◆ **AIM OF THE EXERCISE**
Return the records below word for word.

[Start of Attachment]

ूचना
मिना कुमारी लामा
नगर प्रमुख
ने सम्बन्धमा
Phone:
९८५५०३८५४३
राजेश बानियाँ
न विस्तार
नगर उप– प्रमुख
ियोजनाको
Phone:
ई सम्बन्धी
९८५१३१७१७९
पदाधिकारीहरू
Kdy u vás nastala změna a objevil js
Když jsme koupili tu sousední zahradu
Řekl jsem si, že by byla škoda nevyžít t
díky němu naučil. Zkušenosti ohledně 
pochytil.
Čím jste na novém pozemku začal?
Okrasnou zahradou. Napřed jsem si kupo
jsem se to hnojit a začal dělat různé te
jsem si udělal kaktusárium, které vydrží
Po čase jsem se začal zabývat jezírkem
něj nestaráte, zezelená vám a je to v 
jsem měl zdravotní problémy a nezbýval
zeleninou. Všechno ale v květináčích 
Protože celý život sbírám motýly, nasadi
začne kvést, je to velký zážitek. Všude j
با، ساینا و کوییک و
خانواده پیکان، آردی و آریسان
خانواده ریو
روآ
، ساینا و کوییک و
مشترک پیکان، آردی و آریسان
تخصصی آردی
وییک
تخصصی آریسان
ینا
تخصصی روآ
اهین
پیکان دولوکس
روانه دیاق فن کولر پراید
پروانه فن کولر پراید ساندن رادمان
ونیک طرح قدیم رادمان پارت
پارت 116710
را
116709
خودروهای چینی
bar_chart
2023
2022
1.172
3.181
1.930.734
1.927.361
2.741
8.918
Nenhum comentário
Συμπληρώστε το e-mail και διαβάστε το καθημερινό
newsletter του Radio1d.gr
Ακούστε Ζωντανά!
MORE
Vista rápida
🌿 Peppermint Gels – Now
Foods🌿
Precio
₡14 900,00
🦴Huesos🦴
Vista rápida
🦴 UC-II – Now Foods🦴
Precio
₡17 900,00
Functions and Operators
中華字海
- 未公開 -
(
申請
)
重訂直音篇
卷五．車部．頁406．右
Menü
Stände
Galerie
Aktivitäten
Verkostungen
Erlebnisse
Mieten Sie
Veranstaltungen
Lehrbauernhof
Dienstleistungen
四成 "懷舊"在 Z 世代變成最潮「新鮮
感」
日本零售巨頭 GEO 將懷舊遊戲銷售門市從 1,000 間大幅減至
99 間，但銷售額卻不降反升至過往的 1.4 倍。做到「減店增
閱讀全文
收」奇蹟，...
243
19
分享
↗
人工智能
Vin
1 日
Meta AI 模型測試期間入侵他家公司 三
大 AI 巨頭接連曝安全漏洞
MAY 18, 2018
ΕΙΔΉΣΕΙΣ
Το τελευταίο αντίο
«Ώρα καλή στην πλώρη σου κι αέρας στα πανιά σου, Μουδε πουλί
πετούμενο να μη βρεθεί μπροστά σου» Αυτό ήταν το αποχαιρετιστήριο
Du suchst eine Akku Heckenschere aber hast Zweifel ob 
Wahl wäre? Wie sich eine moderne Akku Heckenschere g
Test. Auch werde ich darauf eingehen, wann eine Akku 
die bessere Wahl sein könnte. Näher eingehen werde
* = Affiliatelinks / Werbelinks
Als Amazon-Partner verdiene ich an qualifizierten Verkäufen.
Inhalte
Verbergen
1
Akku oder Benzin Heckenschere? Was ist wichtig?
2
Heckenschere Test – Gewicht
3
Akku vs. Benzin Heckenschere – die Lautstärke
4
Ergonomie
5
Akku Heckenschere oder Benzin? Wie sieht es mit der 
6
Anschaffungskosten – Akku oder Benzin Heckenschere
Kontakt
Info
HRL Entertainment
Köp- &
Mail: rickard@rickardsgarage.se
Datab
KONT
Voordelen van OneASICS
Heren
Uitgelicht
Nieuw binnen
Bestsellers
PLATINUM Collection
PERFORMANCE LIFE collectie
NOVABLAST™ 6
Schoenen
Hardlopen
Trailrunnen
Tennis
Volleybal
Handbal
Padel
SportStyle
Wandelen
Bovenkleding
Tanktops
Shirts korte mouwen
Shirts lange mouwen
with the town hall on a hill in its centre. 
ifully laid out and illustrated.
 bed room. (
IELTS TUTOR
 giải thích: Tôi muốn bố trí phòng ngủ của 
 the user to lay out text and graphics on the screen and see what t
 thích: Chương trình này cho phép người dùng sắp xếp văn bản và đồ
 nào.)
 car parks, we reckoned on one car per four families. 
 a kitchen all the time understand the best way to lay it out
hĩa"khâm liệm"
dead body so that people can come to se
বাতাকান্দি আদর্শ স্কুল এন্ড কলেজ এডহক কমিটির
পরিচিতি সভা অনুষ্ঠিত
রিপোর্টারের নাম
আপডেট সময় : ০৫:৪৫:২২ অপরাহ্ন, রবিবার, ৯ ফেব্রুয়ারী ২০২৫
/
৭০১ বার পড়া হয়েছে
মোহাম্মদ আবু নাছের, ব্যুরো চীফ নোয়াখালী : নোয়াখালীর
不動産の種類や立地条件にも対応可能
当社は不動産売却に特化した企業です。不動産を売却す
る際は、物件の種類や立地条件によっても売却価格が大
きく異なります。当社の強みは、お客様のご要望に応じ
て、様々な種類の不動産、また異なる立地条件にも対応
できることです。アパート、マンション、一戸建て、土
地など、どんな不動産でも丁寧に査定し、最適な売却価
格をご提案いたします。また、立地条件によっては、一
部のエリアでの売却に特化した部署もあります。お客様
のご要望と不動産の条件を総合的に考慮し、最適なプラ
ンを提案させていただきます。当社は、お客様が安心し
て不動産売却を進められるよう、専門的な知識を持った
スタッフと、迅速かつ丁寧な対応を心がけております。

[End of Attachment]

◆ **RESPONSE TO THE EXERCISE**
ूचना
मिना कुमारी लामा
नगर प्रमुख
ने सम्बन्धमा
Phone:
९८५५०३८५४३
राजेश बानियाँ
न विस्तार
नगर उप– प्रमुख
ियोजनाको
Phone:
ई सम्बन्धी
९८५१३१७१७९
पदाधिकारीहरू
Kdy u vás nastala změna a objevil js
Když jsme koupili tu sousední zahradu
Řekl jsem si, že by byla škoda nevyžít t
díky němu naučil. Zkušenosti ohledně 
pochytil.
Čím jste na novém pozemku začal?
Okrasnou zahradou. Napřed jsem si kupo
jsem se to hnojit a začal dělat různé te
jsem si udělal kaktusárium, které vydrží
Po čase jsem se začal zabývat jezírkem
něj nestaráte, zezelená vám a je to v 
jsem měl zdravotní problémy a nezbýval
zeleninou. Všechno ale v květináčích 
Protože celý život sbírám motýly, nasadi
začne kvést, je to velký zážitek. Všude j
با، ساینا و کوییک و
خانواده پیکان، آردی و آریسان
خانواده ریو
روآ
، ساینا و کوییک و
مشترک پیکان، آردی و آریسان
تخصصی آردی
وییک
تخصصی آریسان
ینا
تخصصی روآ
اهین
پیکان دولوکس
روانه دیاق فن کولر پراید
پروانه فن کولر پراید ساندن رادمان
ونیک طرح قدیم رادمان پارت
پارت 116710
را
116709
خودروهای چینی
bar_chart
2023
2022
1.172
3.181
1.930.734
1.927.361
2.741
8.918
Nenhum comentário
Συμπληρώστε το e-mail και διαβάστε το καθημερινό
newsletter του Radio1d.gr
Ακούστε Ζωντανά!
MORE
Vista rápida
🌿 Peppermint Gels – Now
Foods🌿
Precio
₡14 900,00
🦴Huesos🦴
Vista rápida
🦴 UC-II – Now Foods🦴
Precio
₡17 900,00
Functions and Operators
中華字海
- 未公開 -
(
申請
)
重訂直音篇
卷五．車部．頁406．右
Menü
Stände
Galerie
Aktivitäten
Verkostungen
Erlebnisse
Mieten Sie
Veranstaltungen
Lehrbauernhof
Dienstleistungen
四成 "懷舊"在 Z 世代變成最潮「新鮮
感」
日本零售巨頭 GEO 將懷舊遊戲銷售門市從 1,000 間大幅減至
99 間，但銷售額卻不降反升至過往的 1.4 倍。做到「減店增
閱讀全文
收」奇蹟，...
243
19
分享
↗
人工智能
Vin
1 日
Meta AI 模型測試期間入侵他家公司 三
大 AI 巨頭接連曝安全漏洞
MAY 18, 2018
ΕΙΔΉΣΕΙΣ
Το τελευταίο αντίο
«Ώρα καλή στην πλώρη σου κι αέρας στα πανιά σου, Μουδε πουλί
πετούμενο να μη βρεθεί μπροστά σου» Αυτό ήταν το αποχαιρετιστήριο
Du suchst eine Akku Heckenschere aber hast Zweifel ob 
Wahl wäre? Wie sich eine moderne Akku Heckenschere g
Test. Auch werde ich darauf eingehen, wann eine Akku 
die bessere Wahl sein könnte. Näher eingehen werde
* = Affiliatelinks / Werbelinks
Als Amazon-Partner verdiene ich an qualifizierten Verkäufen.
Inhalte
Verbergen
1
Akku oder Benzin Heckenschere? Was ist wichtig?
2
Heckenschere Test – Gewicht
3
Akku vs. Benzin Heckenschere – die Lautstärke
4
Ergonomie
5
Akku Heckenschere oder Benzin? Wie sieht es mit der 
6
Anschaffungskosten – Akku oder Benzin Heckenschere
Kontakt
Info
HRL Entertainment
Köp- &
Mail: rickard@rickardsgarage.se
Datab
KONT
Voordelen van OneASICS
Heren
Uitgelicht
Nieuw binnen
Bestsellers
PLATINUM Collection
PERFORMANCE LIFE collectie
NOVABLAST™ 6
Schoenen
Hardlopen
Trailrunnen
Tennis
Volleybal
Handbal
Padel
SportStyle
Wandelen
Bovenkleding
Tanktops
Shirts korte mouwen
Shirts lange mouwen
with the town hall on a hill in its centre. 
ifully laid out and illustrated.
 bed room. (
IELTS TUTOR
 giải thích: Tôi muốn bố trí phòng ngủ của 
 the user to lay out text and graphics on the screen and see what t
 thích: Chương trình này cho phép người dùng sắp xếp văn bản và đồ
 nào.)
 car parks, we reckoned on one car per four families. 
 a kitchen all the time understand the best way to lay it out
hĩa"khâm liệm"
dead body so that people can come to se
বাতাকান্দি আদর্শ স্কুল এন্ড কলেজ এডহক কমিটির
পরিচিতি সভা অনুষ্ঠিত
রিপোর্টারের নাম
আপডেট সময় : ০৫:৪৫:২২ অপরাহ্ন, রবিবার, ৯ ফেব্রুয়ারী ২০২৫
/
৭০১ বার পড়া হয়েছে
মোহাম্মদ আবু নাছের, ব্যুরো চীফ নোয়াখালী : নোয়াখালীর
不動産の種類や立地条件にも対応可能
当社は不動産売却に特化した企業です。不動産を売却す
る際は、物件の種類や立地条件によっても売却価格が大
きく異なります。当社の強みは、お客様のご要望に応じ
て、様々な種類の不動産、また異なる立地条件にも対応
できることです。アパート、マンション、一戸建て、土
地など、どんな不動産でも丁寧に査定し、最適な売却価
格をご提案いたします。また、立地条件によっては、一
部のエリアでの売却に特化した部署もあります。お客様
のご要望と不動産の条件を総合的に考慮し、最適なプラ
ンを提案させていただきます。当社は、お客様が安心し
て不動産売却を進められるよう、専門的な知識を持った
スタッフと、迅速かつ丁寧な対応を心がけております。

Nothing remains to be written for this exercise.